5. Diyarbakır: another group constraining the BDP is the Kurdistan Democratic Confederation (Koma Civaken Kurdistan – KCK). This entity, which we can describe as a bridge between legal and illegal, oversees the legal political activities and the work of the BDP-governed municipalities in the name of the PKK and Öcalan.



The Grassroots of the Kurdish Political Movement

The Kurdish political movement is building upon a dynamic social base that is continuously expanding and strengthening. No matter how disciplined it may look from the outside, we can say that this movement’s social base is not unitary and it includes different tendencies and aspirations. For example, the social composition of the base - rural vs. urban; those who have been living in the main cities for years vs. those who have emigrated recently; women vs. men; the elderly vs. the youth – plays an important role in the way the social groups view and contribute to the Kurdish political movement. However, two groups who left their mark on the movement in recent years deserve our special attention: 1) the children and the youth filling the slums of the cities who do not have a chance to look to the future with hope, 2) women who are able to act together on many issues regardless of their age, economic situation, and educational levels. We observe that the youth and women are more committed to the symbols of the movement starting with Öcalan himself and that they are very critical of the main actors responsible for the legal activities. 
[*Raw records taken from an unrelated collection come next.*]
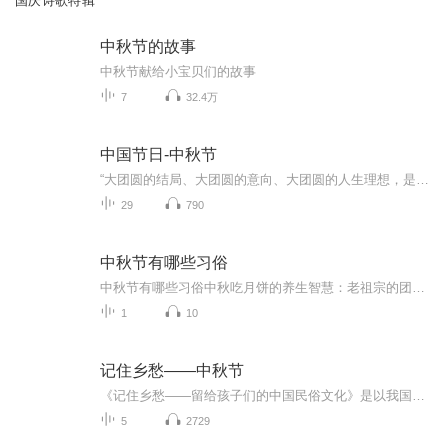
国庆诗歌特辑
中秋节的故事
中秋节献给小宝贝们的故事
7
32.4万
中国节日-中秋节
“大团圆的结局、大团圆的意向、大团圆的人生理想，是中国文化的情结……”正因为圆满的月亮，与人间情感生活有了这样密不可分的联系，我们的诗人才会发出“月是故乡明”的感慨。在一年的时序中，中秋节所在的是秋季中期，天气不冷不热，白昼与夜晚均等，...
29
790
中秋节有哪些习俗
中秋节有哪些习俗中秋吃月饼的养生智慧：老祖宗的团圆密码全藏在这张饼里 （开篇先抛个灵魂拷问）您有没有想过，为什么中秋节非得跟月饼死磕？就像现代人追剧必须配奶茶，古人赏月手里不攥块月饼就跟缺了充电宝似的浑身不自在。今天咱们就扒一扒这块油...
1
10
记住乡愁——中秋节
《记住乡愁——留给孩子们的中国民俗文化》是以我国民俗事象的精彩节点为圆心，广泛地辐射民俗生活的方方面面，资料翔实、梳理系统，具有很高的文化史料价值和现实意义，对于长期忽视生活中的优秀传统文化活态传承的倾向是一种矫正。...
5
2729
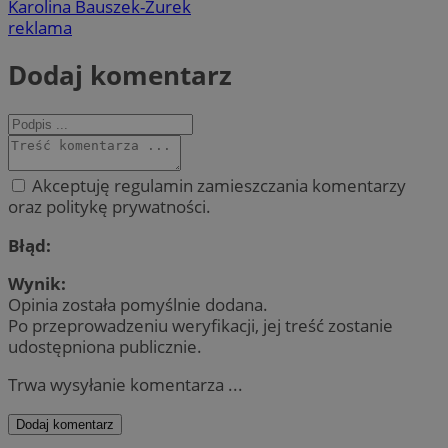
Karolina Bauszek-Żurek
reklama
Dodaj komentarz
Akceptuję regulamin zamieszczania komentarzy
oraz politykę prywatności.
Błąd:
Wynik:
Opinia została pomyślnie dodana.
Po przeprowadzeniu weryfikacji, jej treść zostanie
udostępniona publicznie.
Trwa wysyłanie komentarza ...
Dodaj komentarz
One other important point to be underlined with respect to the base is this: although the PKK was having a hard time establishing a strong relationship with the devout Kurds because it has followed a “Marxist-Leninist” line since its foundation, there is a clear softening in the perception of religion as its ideology changes from “class” to “nation.” As a result, a peace with Islam and the devout Muslims has been established.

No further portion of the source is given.